Hernandez often cares for Spanish-speaking patients. Fortunately, she is fluent in Spanish, but not every health professional can say the same. The range of languages extends further than English and Spanish.
According to Hernandez, these language barriers result in “patients having a difficult time trying to understand physicians or nurses who don’t speak their own language,” and this inability to communicate effectively is a recurring issue. Hernandez explains that, “we’re in charge of making sure that our patients understand their conditions, their treatments, and what the type of decisions about their health are being made.” All of which cannot be done adequately if good communication cannot be established.

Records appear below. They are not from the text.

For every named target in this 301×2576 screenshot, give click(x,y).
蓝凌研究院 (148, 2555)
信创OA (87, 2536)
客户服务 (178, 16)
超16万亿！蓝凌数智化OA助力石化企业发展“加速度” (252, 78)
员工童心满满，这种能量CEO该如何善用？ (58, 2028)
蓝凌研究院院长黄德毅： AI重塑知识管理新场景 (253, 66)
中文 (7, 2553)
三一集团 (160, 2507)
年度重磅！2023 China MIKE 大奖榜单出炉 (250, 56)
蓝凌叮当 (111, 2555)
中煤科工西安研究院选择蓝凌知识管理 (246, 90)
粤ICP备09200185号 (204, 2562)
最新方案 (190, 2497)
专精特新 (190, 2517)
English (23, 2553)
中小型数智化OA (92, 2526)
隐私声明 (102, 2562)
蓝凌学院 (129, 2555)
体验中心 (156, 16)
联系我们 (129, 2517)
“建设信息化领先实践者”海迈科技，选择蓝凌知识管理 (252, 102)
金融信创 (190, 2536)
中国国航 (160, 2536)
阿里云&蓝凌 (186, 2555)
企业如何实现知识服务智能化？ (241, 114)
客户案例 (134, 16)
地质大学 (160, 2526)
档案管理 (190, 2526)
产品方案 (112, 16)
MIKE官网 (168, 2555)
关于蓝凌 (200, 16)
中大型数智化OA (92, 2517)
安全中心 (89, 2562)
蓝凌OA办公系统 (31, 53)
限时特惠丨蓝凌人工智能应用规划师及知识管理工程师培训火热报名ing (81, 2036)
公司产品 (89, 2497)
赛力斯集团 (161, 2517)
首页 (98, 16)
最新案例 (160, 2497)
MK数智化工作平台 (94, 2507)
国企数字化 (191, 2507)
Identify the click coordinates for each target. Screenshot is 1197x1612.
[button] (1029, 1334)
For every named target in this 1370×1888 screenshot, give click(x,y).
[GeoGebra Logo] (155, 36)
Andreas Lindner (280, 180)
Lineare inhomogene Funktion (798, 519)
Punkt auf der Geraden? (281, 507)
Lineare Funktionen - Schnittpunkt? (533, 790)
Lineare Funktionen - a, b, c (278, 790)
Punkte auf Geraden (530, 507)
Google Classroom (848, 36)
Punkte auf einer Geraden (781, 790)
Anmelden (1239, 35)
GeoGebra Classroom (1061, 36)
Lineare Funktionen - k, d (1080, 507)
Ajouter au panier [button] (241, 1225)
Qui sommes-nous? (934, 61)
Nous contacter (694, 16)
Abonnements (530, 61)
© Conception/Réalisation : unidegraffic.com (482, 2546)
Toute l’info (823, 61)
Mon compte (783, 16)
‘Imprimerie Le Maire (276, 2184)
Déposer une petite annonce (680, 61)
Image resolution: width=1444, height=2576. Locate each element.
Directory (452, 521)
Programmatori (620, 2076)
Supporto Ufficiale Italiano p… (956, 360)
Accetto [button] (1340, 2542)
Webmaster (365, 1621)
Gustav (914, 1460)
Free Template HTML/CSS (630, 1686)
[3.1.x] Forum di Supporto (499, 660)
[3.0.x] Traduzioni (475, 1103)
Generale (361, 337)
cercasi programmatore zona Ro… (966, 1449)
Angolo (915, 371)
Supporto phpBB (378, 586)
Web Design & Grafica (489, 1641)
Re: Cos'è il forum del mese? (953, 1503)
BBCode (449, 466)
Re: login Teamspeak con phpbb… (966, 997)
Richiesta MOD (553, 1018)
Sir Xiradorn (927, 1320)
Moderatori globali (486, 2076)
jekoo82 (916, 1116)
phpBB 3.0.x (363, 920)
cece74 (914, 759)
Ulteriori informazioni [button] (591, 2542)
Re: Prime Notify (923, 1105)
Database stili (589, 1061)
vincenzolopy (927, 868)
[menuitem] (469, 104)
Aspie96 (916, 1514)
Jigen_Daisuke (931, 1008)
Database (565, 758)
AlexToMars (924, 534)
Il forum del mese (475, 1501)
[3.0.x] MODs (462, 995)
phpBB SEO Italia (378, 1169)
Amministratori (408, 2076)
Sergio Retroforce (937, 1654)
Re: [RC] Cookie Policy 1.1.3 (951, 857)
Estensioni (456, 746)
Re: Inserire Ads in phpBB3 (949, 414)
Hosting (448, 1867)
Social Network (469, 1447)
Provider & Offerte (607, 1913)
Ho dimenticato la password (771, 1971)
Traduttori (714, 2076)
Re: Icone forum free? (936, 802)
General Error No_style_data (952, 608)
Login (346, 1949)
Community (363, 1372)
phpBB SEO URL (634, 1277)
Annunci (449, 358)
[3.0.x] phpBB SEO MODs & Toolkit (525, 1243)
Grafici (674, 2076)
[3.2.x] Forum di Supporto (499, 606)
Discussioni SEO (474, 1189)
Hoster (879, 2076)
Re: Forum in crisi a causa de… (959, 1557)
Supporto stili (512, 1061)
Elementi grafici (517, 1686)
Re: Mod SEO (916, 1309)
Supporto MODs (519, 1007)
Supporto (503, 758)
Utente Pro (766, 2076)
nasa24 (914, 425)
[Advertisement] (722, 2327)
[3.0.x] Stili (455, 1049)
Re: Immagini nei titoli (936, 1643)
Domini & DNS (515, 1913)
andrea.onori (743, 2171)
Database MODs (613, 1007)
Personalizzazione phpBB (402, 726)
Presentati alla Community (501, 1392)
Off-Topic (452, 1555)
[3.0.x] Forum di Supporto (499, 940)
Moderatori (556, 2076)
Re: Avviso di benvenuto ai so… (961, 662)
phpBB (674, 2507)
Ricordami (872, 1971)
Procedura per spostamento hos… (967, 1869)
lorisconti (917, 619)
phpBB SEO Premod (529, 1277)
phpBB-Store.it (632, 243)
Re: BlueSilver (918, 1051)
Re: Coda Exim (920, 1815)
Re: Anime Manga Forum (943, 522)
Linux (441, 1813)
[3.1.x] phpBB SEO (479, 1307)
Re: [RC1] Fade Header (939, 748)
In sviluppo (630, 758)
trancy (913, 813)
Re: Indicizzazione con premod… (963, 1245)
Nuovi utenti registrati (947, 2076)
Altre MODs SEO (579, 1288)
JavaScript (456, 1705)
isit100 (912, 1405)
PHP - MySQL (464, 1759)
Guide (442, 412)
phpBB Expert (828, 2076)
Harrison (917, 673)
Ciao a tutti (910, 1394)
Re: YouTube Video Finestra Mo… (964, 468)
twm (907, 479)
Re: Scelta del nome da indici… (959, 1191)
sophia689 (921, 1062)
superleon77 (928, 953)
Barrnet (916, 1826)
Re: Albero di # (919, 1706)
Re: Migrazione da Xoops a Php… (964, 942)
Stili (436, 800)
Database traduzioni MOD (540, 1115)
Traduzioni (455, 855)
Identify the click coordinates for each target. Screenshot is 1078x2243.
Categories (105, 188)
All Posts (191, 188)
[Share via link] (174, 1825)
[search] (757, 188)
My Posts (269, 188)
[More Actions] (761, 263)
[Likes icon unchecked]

Another individual involved in healthcare is Modesto Junior College student Priscilla Rodriguez, a member of MJC’s Nurse Assistant Program. Gaining clinical experience as a Nurse Assistant at MJC, Rodriguez has helped care for patients in a post-acute facility and aims to become a registered nurse after completing the program.
In regard to language barriers between patients and their caretakers, Rodriguez said breaking language barriers is necessary in order to communicate what kind of care the patient needs and whether or not the patient's needs are being met.
Nurses and physicians must be able to understand the experiences of their patients in order to attain the best solution for their health. Likewise, patients have the right to comprehend the consequential decisions that are being made for their health. This cannot happen if patients are unable to understand what their caretakers are saying.
“Patient communication is extremely important, especially if you want to be a real advocate for your patient," Rodriguez explained.
Rodriguez's statements capture the prevailing message - patients need advocates, advocates that can communicate efficiently with their patients and overcome these language-barriers. These language-barriers are only a single facet in the web of disparities that communities of color face, but it is an extremely consequential factor that must be addressed.